===== Provided records

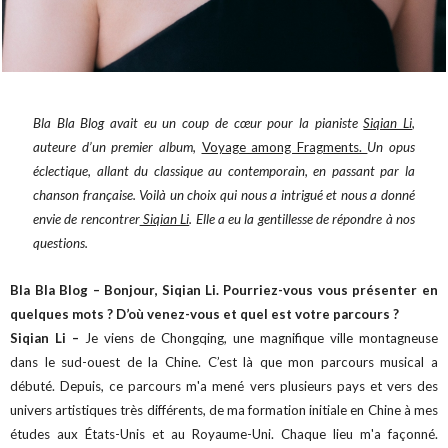
Bla Bla Blog avait eu un coup de cœur pour la pianiste
Siqian Li
,
auteure d’un premier album,
Voyage among Fragments.
Un opus
éclectique, allant du classique au contemporain, en passant par la
chanson française. Voilà un choix qui nous a intrigué et nous a donné
envie de rencontrer
Siqian Li
. Elle a eu la gentillesse de répondre à nos
questions.
Bla Bla Blog – Bonjour, Siqian Li. Pourriez-vous vous présenter en
quelques mots ? D’où venez-vous et quel est votre parcours ?
Siqian Li –
Je viens de Chongqing, une magnifique ville montagneuse
dans le sud-ouest de la Chine. C’est là que mon parcours musical a
débuté. Depuis, ce parcours m'a mené vers plusieurs pays et vers des
univers artistiques très différents, de ma formation initiale en Chine à mes
études aux États-Unis et au Royaume-Uni. Chaque lieu m'a façonné.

==========

What this task involves. Return, exactly as they stand, all of the lines above, but not the pictures.

Task result.
Bla Bla Blog avait eu un coup de cœur pour la pianiste
Siqian Li
,
auteure d’un premier album,
Voyage among Fragments.
Un opus
éclectique, allant du classique au contemporain, en passant par la
chanson française. Voilà un choix qui nous a intrigué et nous a donné
envie de rencontrer
Siqian Li
. Elle a eu la gentillesse de répondre à nos
questions.
Bla Bla Blog – Bonjour, Siqian Li. Pourriez-vous vous présenter en
quelques mots ? D’où venez-vous et quel est votre parcours ?
Siqian Li –
Je viens de Chongqing, une magnifique ville montagneuse
dans le sud-ouest de la Chine. C’est là que mon parcours musical a
débuté. Depuis, ce parcours m'a mené vers plusieurs pays et vers des
univers artistiques très différents, de ma formation initiale en Chine à mes
études aux États-Unis et au Royaume-Uni. Chaque lieu m'a façonné.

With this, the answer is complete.